Jared Isaacman, newly confirmed as NASA administrator, said the agency will select whichever contractor—SpaceX or Blue Origin—delivers a crewed lunar lander first. SpaceX plans to fly a modified Starship for Artemis III in 2027, but NASA reopened SpaceX's contract in October after citing schedule concerns. Isaacman's ties to SpaceX drew scrutiny during confirmation, and public disputes between executives and officials have heightened political attention. A recent White House executive order calling for a permanent lunar presence and nuclear power by 2030 adds urgency to the race.
NASA To Pick The Lander That’s Ready First — SpaceX And Blue Origin In Direct Race

Jared Isaacman, newly confirmed as NASA administrator, has made it clear that the agency will move forward with whichever contractor delivers a crewed lunar lander first. That decision places Elon Musk's SpaceX and Jeff Bezos' Blue Origin in a direct competition to ferry astronauts to the lunar surface for upcoming Artemis missions.
What Isaacman announced
On his first day as NASA administrator, Isaacman told Bloomberg TV that he informed both vendors the lander available first would be the vehicle NASA would rely on to "ensure that America achieves its strategic objectives on the moon." His remarks came a day after the U.S. Senate confirmed his nomination.

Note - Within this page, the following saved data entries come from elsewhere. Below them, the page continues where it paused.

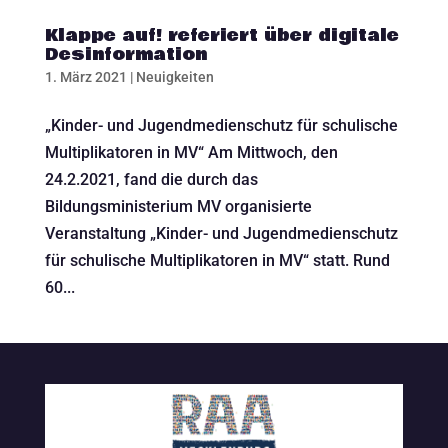
Klappe auf! referiert über digitale
Desinformation
1. März 2021
|
Neuigkeiten
„Kinder- und Jugendmedienschutz für schulische
Multiplikatoren in MV“ Am Mittwoch, den
24.2.2021, fand die durch das
Bildungsministerium MV organisierte
Veranstaltung „Kinder- und Jugendmedienschutz
für schulische Multiplikatoren in MV“ statt. Rund
60...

"I don't think it was lost on either vendor that whichever lander was available first to ensure that America achieves its strategic objectives on the moon is the one we were going to go with." — Jared Isaacman
Contracts, schedules and the Artemis timeline
Both SpaceX and Blue Origin hold NASA contracts to develop crewed lunar landers. SpaceX plans to use a modified version of its large Starship vehicle for the Artemis III mission, currently targeted for 2027, which aims to return humans to the moon for the first time in more than 50 years.

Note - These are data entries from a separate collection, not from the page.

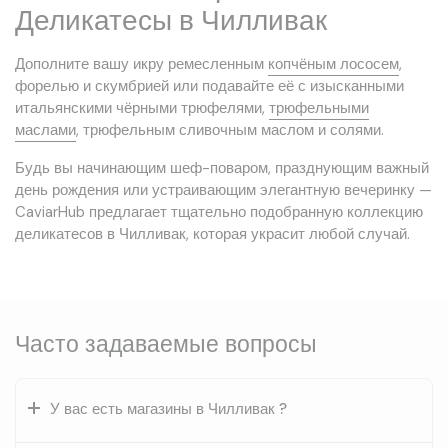
Деликатесы в Чилливак
Дополните вашу икру ремесленным
копчёным лососем
,
форелью и скумбрией или подавайте её с изысканными
итальянскими чёрными трюфелями,
трюфельными
маслами
, трюфельным сливочным маслом и солями.
Будь вы начинающим шеф-поваром, празднующим важный
день рождения или устраивающим элегантную вечеринку —
CaviarHub предлагает тщательно подобранную коллекцию
деликатесов в Чилливак, которая украсит любой случай.
Часто задаваемые вопросы
У вас есть магазины в Чилливак ?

In October, then-acting NASA Administrator Sean Duffy reopened SpaceX's lunar-lander contract, saying the company had fallen "behind schedule" and suggesting that NASA could pivot to Blue Origin's lander if necessary. That move intensified scrutiny of timelines, budgets and technical readiness for both companies.
Politics, personalities and public disputes
Isaacman's ties to SpaceX are notable: he flew on private SpaceX missions in 2021 and 2024 and participated in the first commercial spacewalk. Those connections drew attention during his confirmation process and contributed to political scrutiny.
The schedule dispute has been heated. Elon Musk publicly criticized the decision to reopen contracts, at one point blasting then-transportation officials and asserting that SpaceX could end up handling the entire moon mission itself.
Strategic context
Separately, a recent executive order from the White House has called for a sustained U.S. presence on the moon, including proposals for a permanent outpost and even nuclear power systems by 2030. That policy backdrop raises the stakes for which contractor can deliver safe, reliable crewed lander capability first.
What to watch next
- Development milestones and test flights from both SpaceX and Blue Origin.
- Any further NASA schedule updates or contract decisions tied to Artemis mission readiness.
- Technical reviews and safety assessments that could affect which lander is certified for crewed lunar operations.
As NASA moves toward returning humans to the lunar surface, agency officials say capability and schedule — not corporate ties — will determine which partner carries astronauts to the moon.